The Curious Effects of Gain settings

[Stub Mandrel]

This is partly me trying to understand this topic better...

It's interesting trying to decide what is the best gain setting to use for astrophotography.

Let's imagine a simple camera with a well depth of just 15 electrons and no noise.

This table shows the ADU value (analogue to digital convert unit) given for any number of electrons from 0 to 15 at different gain settings. It doesn't tell us much, but as we would expect more electrons means a higher reading.

Bear in mind the output is digital so 3 electrons times a gain of 1.5 = 6 as you would expect, but 3 time 0.5 is just 1, as you can't have 'half a bit' of output. This means that at a gain of 0.5 levels of 2 and 3 electrons are indistinguishable, giving an ouput of 1.

Let's look in closer detail. This table shows, the output at each gain setting for each number of electrons:

What is striking about this - several things!

Some assume gain less than 1 (e.g. 0.5) gives us more dynamic range - this is true if the full well capacity is greater than the resolution of the analogue to digital converter. In this example a gain of 0.5 would scale a range of 0-30 electrons to 0-15 ADU .

A gain of 2 'stretches' the data, but this just means that every other data value is missed, so you don't really gain anything.

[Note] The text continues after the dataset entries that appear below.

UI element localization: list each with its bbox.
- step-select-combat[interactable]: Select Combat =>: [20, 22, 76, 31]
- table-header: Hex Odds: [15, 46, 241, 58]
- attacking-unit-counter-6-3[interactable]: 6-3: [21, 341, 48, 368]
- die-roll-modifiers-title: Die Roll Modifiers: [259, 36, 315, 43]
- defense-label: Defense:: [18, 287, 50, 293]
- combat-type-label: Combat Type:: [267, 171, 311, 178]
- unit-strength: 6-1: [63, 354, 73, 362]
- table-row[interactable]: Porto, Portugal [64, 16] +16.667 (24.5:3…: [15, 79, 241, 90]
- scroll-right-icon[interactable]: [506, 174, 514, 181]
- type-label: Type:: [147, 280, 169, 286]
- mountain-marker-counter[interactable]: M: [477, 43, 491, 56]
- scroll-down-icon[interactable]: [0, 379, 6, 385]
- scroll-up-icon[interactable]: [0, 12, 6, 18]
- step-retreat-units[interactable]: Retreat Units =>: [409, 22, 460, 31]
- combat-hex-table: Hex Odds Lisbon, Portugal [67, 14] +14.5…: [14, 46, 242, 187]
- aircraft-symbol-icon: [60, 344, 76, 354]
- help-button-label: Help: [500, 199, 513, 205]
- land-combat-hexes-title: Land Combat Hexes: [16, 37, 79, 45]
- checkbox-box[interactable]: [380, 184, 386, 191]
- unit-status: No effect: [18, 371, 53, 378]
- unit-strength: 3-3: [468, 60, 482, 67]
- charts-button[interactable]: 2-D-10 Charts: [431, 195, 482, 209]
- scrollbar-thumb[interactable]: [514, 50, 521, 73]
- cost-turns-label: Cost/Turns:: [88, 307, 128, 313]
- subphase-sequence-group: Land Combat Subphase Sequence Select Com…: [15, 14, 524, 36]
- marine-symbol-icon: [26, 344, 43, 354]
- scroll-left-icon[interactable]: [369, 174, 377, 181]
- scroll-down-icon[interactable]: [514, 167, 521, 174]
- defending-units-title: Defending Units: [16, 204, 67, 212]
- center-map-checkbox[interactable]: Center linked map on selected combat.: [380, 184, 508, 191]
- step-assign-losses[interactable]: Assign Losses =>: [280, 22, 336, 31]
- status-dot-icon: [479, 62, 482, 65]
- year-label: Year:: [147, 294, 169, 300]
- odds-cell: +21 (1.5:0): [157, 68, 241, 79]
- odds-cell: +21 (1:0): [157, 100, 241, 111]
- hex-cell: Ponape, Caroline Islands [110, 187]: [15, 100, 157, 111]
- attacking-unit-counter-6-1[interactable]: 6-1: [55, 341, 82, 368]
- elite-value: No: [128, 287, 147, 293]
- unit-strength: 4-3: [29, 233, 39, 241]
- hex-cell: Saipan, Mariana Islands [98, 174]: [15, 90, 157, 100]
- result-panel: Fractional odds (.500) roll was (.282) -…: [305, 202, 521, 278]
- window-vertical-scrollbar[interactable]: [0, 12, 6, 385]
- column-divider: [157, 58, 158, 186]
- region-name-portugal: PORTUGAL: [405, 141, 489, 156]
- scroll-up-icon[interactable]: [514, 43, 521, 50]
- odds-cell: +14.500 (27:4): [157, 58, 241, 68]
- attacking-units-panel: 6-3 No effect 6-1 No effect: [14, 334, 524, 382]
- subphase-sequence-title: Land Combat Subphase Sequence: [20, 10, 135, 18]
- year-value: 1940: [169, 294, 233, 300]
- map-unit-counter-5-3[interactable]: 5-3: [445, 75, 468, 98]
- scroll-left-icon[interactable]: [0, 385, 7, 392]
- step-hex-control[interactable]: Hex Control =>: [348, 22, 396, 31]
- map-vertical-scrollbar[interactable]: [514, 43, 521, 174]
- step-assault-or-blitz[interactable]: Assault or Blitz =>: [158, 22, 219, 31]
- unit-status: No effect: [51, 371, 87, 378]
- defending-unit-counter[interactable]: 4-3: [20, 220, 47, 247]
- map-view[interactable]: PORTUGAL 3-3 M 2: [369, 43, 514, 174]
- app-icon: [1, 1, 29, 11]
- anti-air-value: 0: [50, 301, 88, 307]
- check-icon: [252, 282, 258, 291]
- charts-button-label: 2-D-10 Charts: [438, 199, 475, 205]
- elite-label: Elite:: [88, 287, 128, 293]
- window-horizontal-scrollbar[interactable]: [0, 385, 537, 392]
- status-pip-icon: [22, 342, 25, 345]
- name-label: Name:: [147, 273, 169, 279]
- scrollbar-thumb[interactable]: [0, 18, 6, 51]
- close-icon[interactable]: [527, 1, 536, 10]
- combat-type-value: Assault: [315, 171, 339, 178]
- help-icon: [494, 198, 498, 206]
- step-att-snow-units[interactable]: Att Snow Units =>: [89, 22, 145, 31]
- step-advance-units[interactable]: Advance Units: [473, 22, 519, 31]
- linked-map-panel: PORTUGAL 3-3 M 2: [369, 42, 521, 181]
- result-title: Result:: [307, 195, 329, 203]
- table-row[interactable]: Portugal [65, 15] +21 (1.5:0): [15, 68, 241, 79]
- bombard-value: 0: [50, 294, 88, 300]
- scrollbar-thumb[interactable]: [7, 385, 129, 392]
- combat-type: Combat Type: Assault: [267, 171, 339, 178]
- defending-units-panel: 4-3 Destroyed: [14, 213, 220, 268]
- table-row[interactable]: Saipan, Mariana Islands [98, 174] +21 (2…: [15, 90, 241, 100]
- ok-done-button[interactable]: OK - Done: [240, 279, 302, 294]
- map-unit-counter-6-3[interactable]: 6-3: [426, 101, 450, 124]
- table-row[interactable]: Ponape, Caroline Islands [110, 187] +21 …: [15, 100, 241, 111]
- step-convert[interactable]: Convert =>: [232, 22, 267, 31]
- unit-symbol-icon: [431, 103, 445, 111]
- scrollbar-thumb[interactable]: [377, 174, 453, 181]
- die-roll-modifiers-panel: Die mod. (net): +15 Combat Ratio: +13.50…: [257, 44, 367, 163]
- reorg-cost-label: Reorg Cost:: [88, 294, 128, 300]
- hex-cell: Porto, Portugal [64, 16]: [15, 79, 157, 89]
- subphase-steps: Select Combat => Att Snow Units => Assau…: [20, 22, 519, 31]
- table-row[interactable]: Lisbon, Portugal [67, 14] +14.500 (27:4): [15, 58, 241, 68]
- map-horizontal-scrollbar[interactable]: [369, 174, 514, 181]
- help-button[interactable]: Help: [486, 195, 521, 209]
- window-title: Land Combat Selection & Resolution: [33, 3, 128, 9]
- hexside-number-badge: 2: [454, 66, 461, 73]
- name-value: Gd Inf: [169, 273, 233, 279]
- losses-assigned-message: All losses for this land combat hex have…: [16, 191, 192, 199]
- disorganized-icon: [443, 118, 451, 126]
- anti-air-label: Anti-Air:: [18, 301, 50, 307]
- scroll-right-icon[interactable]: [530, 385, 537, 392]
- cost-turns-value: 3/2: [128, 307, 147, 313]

Most interesting are gains of 0.9 and 1.1 - close to unity gain but not quite equal to it. This creates  a number of 'bad steps'. In the case of 0.9 gain the values of 0 and 9 both get 'double data' which will create artificial 'peaks' in the histogram, while at 1.1 gain there is no output of 10 for any input value creating a gap.

With real cameras with several more bits these discontinuities will still exist. When stacking very faint images its possible that such discontinuities could be perpetuated, the masking effect of noise may compensate enough that we don't really notice the effect.

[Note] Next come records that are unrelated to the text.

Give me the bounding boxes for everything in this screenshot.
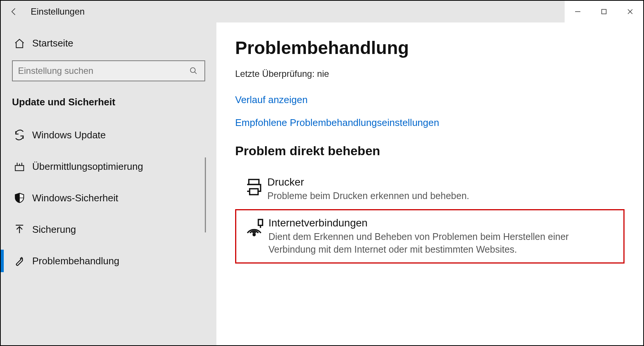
svg-line-5 xyxy=(195,72,197,74)
troubleshooter-title: Internetverbindungen xyxy=(268,217,618,229)
sidebar-section-header: Update und Sicherheit xyxy=(1,93,216,119)
sidebar: Startseite Update und Sicherheit xyxy=(1,22,216,345)
sidebar-item-label: Übermittlungsoptimierung xyxy=(27,161,143,172)
printer-icon xyxy=(240,176,267,197)
svg-rect-15 xyxy=(249,180,259,185)
maximize-icon xyxy=(601,8,607,15)
svg-rect-6 xyxy=(15,166,24,171)
search-wrap xyxy=(1,60,216,93)
troubleshooter-text: Internetverbindungen Dient dem Erkennen … xyxy=(268,217,618,256)
troubleshooter-desc: Probleme beim Drucken erkennen und beheb… xyxy=(267,190,578,202)
sidebar-item-backup[interactable]: Sicherung xyxy=(1,214,216,245)
wrench-icon xyxy=(12,255,27,267)
sub-header: Problem direkt beheben xyxy=(235,144,625,158)
troubleshooter-title: Drucker xyxy=(267,176,619,188)
window-body: Startseite Update und Sicherheit xyxy=(1,22,643,345)
titlebar: Einstellungen xyxy=(1,1,643,22)
search-icon xyxy=(188,66,199,75)
troubleshooter-printer[interactable]: Drucker Probleme beim Drucken erkennen u… xyxy=(235,169,625,209)
troubleshooter-internet[interactable]: Internetverbindungen Dient dem Erkennen … xyxy=(235,209,625,264)
troubleshooter-text: Drucker Probleme beim Drucken erkennen u… xyxy=(267,176,619,202)
arrow-left-icon xyxy=(9,7,19,16)
sidebar-item-windows-update[interactable]: Windows Update xyxy=(1,119,216,151)
settings-window: Einstellungen Startseite xyxy=(0,0,644,346)
sidebar-item-windows-security[interactable]: Windows-Sicherheit xyxy=(1,182,216,214)
back-button[interactable] xyxy=(1,1,27,22)
backup-icon xyxy=(12,224,27,235)
home-label: Startseite xyxy=(27,37,73,49)
sidebar-item-label: Windows-Sicherheit xyxy=(27,192,118,204)
close-button[interactable] xyxy=(617,1,643,22)
maximize-button[interactable] xyxy=(591,1,617,22)
sidebar-item-label: Sicherung xyxy=(27,224,76,235)
page-title: Problembehandlung xyxy=(235,37,625,58)
sidebar-item-label: Windows Update xyxy=(27,129,106,141)
window-title: Einstellungen xyxy=(27,6,85,17)
home-icon xyxy=(12,38,27,49)
link-view-history[interactable]: Verlauf anzeigen xyxy=(235,94,625,106)
svg-point-17 xyxy=(253,234,255,235)
sidebar-item-troubleshoot[interactable]: Problembehandlung xyxy=(1,245,216,277)
troubleshooter-desc: Dient dem Erkennen und Beheben von Probl… xyxy=(268,231,579,256)
home-button[interactable]: Startseite xyxy=(1,37,216,60)
svg-rect-16 xyxy=(250,189,258,195)
shield-icon xyxy=(12,192,27,204)
network-icon xyxy=(242,217,268,238)
sidebar-item-delivery-optimization[interactable]: Übermittlungsoptimierung xyxy=(1,151,216,182)
main-content: Problembehandlung Letzte Überprüfung: ni… xyxy=(216,22,643,345)
minimize-icon xyxy=(574,8,581,15)
search-box[interactable] xyxy=(12,60,205,81)
svg-rect-1 xyxy=(602,9,606,14)
last-check-text: Letzte Überprüfung: nie xyxy=(235,69,625,79)
search-input[interactable] xyxy=(18,66,188,76)
close-icon xyxy=(627,8,634,15)
delivery-icon xyxy=(12,161,27,172)
sidebar-scrollbar[interactable] xyxy=(205,157,206,232)
sidebar-nav: Windows Update Übermittlungsoptimierung xyxy=(1,119,216,277)
sidebar-item-label: Problembehandlung xyxy=(27,255,119,267)
minimize-button[interactable] xyxy=(565,1,591,22)
svg-rect-18 xyxy=(258,219,262,225)
link-recommended-settings[interactable]: Empfohlene Problembehandlungseinstellung… xyxy=(235,117,625,129)
refresh-icon xyxy=(12,129,27,141)
svg-point-4 xyxy=(191,68,195,73)
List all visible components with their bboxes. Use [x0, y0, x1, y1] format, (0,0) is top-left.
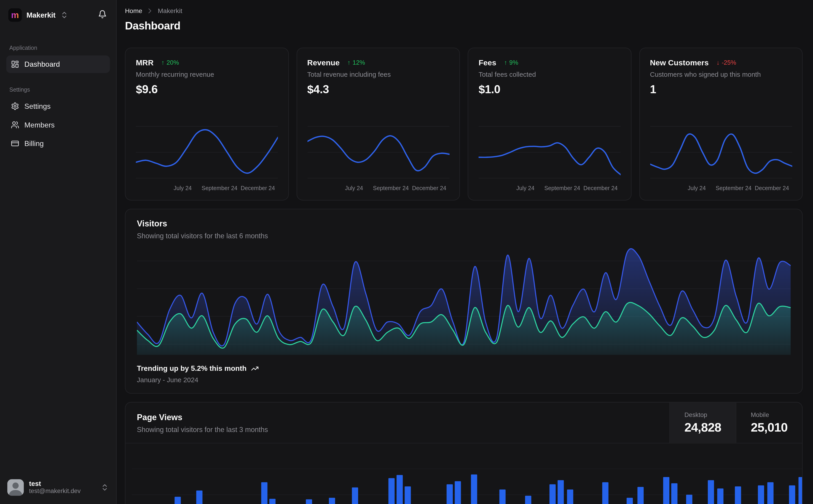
visitors-title: Visitors	[137, 219, 791, 228]
sparkline-chart: July 24 September 24 December 24	[650, 124, 792, 194]
chevrons-up-down-icon	[101, 483, 109, 491]
sidebar-item-label: Settings	[24, 102, 51, 110]
sidebar-item-billing[interactable]: Billing	[6, 135, 110, 152]
visitors-subtitle: Showing total visitors for the last 6 mo…	[137, 232, 791, 240]
sidebar-item-settings[interactable]: Settings	[6, 97, 110, 115]
stat-value: $1.0	[479, 83, 621, 96]
delta-badge: ↓-25%	[717, 59, 736, 66]
page-title: Dashboard	[125, 20, 802, 32]
sparkline-chart: July 24 September 24 December 24	[479, 124, 621, 194]
nav-section-application: Application	[6, 45, 110, 51]
toggle-mobile[interactable]: Mobile 25,010	[736, 403, 802, 443]
arrow-up-icon: ↑	[347, 59, 351, 66]
x-tick: September 24	[373, 185, 409, 191]
stat-card-new-customers: New Customers ↓-25% Customers who signed…	[639, 48, 802, 201]
x-tick: July 24	[173, 185, 191, 191]
page-views-bar-chart	[125, 443, 802, 504]
makerkit-logo: m	[8, 8, 22, 22]
workspace-selector[interactable]: m Makerkit	[7, 7, 69, 23]
visitors-period: January - June 2024	[137, 376, 791, 384]
arrow-up-icon: ↑	[504, 59, 507, 66]
page-views-header: Page Views Showing total visitors for th…	[125, 403, 802, 443]
arrow-up-icon: ↑	[161, 59, 164, 66]
stat-cards-row: MRR ↑20% Monthly recurring revenue $9.6 …	[125, 48, 802, 201]
bell-icon	[98, 10, 107, 19]
sidebar-item-dashboard[interactable]: Dashboard	[6, 56, 110, 73]
chevrons-up-down-icon	[60, 11, 68, 19]
stat-value: $4.3	[307, 83, 449, 96]
app-window: m Makerkit Application Dashboard Setting…	[0, 0, 813, 504]
page-views-title: Page Views	[137, 413, 658, 422]
dashboard-icon	[11, 60, 19, 68]
x-tick: December 24	[412, 185, 446, 191]
sparkline-chart: July 24 September 24 December 24	[136, 124, 278, 194]
avatar	[7, 479, 24, 496]
nav-section-settings: Settings	[6, 87, 110, 93]
sidebar: m Makerkit Application Dashboard Setting…	[0, 0, 117, 504]
x-tick: July 24	[688, 185, 706, 191]
visitors-card: Visitors Showing total visitors for the …	[125, 209, 802, 394]
stat-subtitle: Monthly recurring revenue	[136, 70, 278, 78]
breadcrumb: Home Makerkit	[125, 7, 802, 15]
main-content: Home Makerkit Dashboard MRR ↑20% Monthly…	[117, 0, 813, 504]
delta-badge: ↑9%	[504, 59, 518, 66]
users-icon	[11, 121, 19, 129]
x-tick: December 24	[583, 185, 618, 191]
stat-title: Fees	[479, 58, 496, 67]
sidebar-item-label: Billing	[24, 139, 44, 148]
stat-card-fees: Fees ↑9% Total fees collected $1.0 July …	[468, 48, 631, 201]
user-email: test@makerkit.dev	[29, 488, 95, 495]
x-tick: December 24	[241, 185, 275, 191]
chevron-right-icon	[146, 7, 154, 15]
user-name: test	[29, 480, 95, 488]
credit-card-icon	[11, 139, 19, 148]
stat-subtitle: Total fees collected	[479, 70, 621, 78]
visitors-trend: Trending up by 5.2% this month	[137, 364, 791, 372]
sidebar-item-members[interactable]: Members	[6, 116, 110, 134]
stat-subtitle: Customers who signed up this month	[650, 70, 792, 78]
page-views-subtitle: Showing total visitors for the last 3 mo…	[137, 426, 658, 434]
stat-card-revenue: Revenue ↑12% Total revenue including fee…	[296, 48, 460, 201]
sidebar-item-label: Members	[24, 121, 55, 129]
workspace-name: Makerkit	[27, 11, 56, 19]
x-tick: December 24	[755, 185, 789, 191]
delta-badge: ↑12%	[347, 59, 365, 66]
stat-title: Revenue	[307, 58, 340, 67]
x-tick: July 24	[516, 185, 534, 191]
delta-badge: ↑20%	[161, 59, 179, 66]
breadcrumb-home-link[interactable]: Home	[125, 7, 142, 15]
user-menu[interactable]: test test@makerkit.dev	[6, 477, 110, 498]
sidebar-header: m Makerkit	[6, 6, 110, 23]
stat-value: 1	[650, 83, 792, 96]
toggle-desktop[interactable]: Desktop 24,828	[669, 403, 736, 443]
x-tick: September 24	[716, 185, 752, 191]
arrow-down-icon: ↓	[717, 59, 720, 66]
x-tick: September 24	[202, 185, 238, 191]
gear-icon	[11, 102, 19, 110]
stat-subtitle: Total revenue including fees	[307, 70, 449, 78]
breadcrumb-current: Makerkit	[158, 7, 182, 15]
trending-up-icon	[251, 364, 259, 372]
sidebar-nav: Application Dashboard Settings Settings …	[6, 45, 110, 153]
stat-card-mrr: MRR ↑20% Monthly recurring revenue $9.6 …	[125, 48, 288, 201]
stat-title: MRR	[136, 58, 153, 67]
visitors-area-chart	[137, 248, 791, 355]
x-tick: July 24	[345, 185, 363, 191]
x-tick: September 24	[544, 185, 580, 191]
stat-value: $9.6	[136, 83, 278, 96]
notifications-button[interactable]	[96, 8, 109, 22]
stat-title: New Customers	[650, 58, 709, 67]
page-views-card: Page Views Showing total visitors for th…	[125, 402, 802, 504]
sparkline-chart: July 24 September 24 December 24	[307, 124, 449, 194]
sidebar-item-label: Dashboard	[24, 60, 60, 68]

However, can we benefit in any way from using a gain other than 1?

Gains less than 1 make sense if we need to be able to capture bright objects. Using a gain of 0.5, 0.25 or 0.125 (for example) would avoid discontinuities in the resulting histogram, but with gains less than 1 we will always lose sensitivity to faint objects.

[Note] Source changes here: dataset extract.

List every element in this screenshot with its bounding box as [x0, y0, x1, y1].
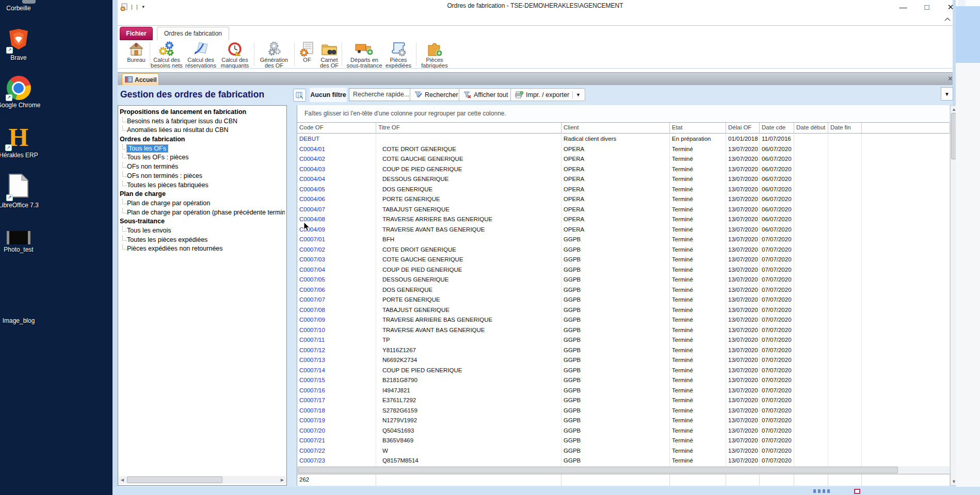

Gains of more than 1 will create the illusion of more sensitivity to faint signals, but with the cost of dynamic range and no real improvement in the data and the introduction to discontinuities in the histogram.

Real World Stuff

If the camera applies electronic gain before the A2D converter, then electronic noise will probably obscure any discontinuities, but any gains from 'dithering' the data in this way just reproduce what we do anyway with stacking.

With my ASI1600 I have been using a gain of 150 instead of 139 (which is the unity gain figure). When I take flats I see prominent, narrow, spikes across the historgram - these are artefacts caused by this mismatch.

This suggests the gain in the ASI cameras is digital and applied after the A2D conversion.

As we can apply the same mathematical transformations in post-processing, but always with the option of going back to the original data and trying a different set of options, it makes no sense to apply irreversible positive digital gain in this way.

Conclusions

For cameras with digital gain, it's best to use a gain of 1 adu:1e unless you need to get greater dynamic range, but with low noise CMOS cameras reducing exposure time is probably a better option. There's no real reason to use gain greater than 1 in order to preserve the maximum information in your RAW data.

For cameras with electronic gain before the analogue to digital converter (I think some CCD cameras are like this) are less likely to produce artefacts but a gain greater than 1 is still not going to produce greater sensitivity.